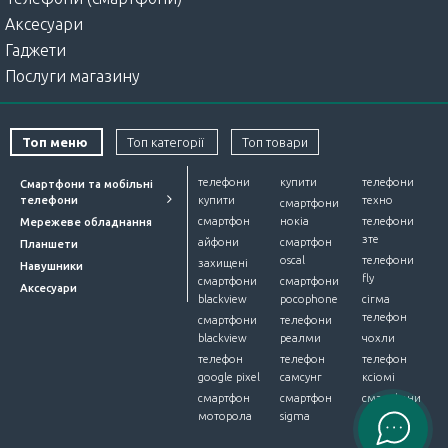
Аксесуари
Гаджети
Послуги магазину
Топ меню
Топ категорії
Топ товари
телефони
купити
телефони
Смартфони та мобільні
телефони
купити
техно
смартфони
смартфон
нокіа
телефони
Мережеве обладнання
зте
айфони
смартфон
Планшети
oscal
телефони
захищені
Навушники
fly
смартфони
смартфони
Аксесуари
blackview
pocophone
сігма
телефон
смартфони
телефони
blackview
реалми
чохли
телефон
телефон
телефон
google pixel
самсунг
ксіомі
смартфон
смартфон
смартфони
моторола
sigma
alcatel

TASK DETAILS - The records above should be reproduced exactly, with no pictures included.

RESULT OF THE EXERCISE -
Аксесуари
Гаджети
Послуги магазину
Топ меню
Топ категорії
Топ товари
телефони
купити
телефони
Смартфони та мобільні
телефони
купити
техно
смартфони
смартфон
нокіа
телефони
Мережеве обладнання
зте
айфони
смартфон
Планшети
oscal
телефони
захищені
Навушники
fly
смартфони
смартфони
Аксесуари
blackview
pocophone
сігма
телефон
смартфони
телефони
blackview
реалми
чохли
телефон
телефон
телефон
google pixel
самсунг
ксіомі
смартфон
смартфон
смартфони
моторола
sigma
alcatel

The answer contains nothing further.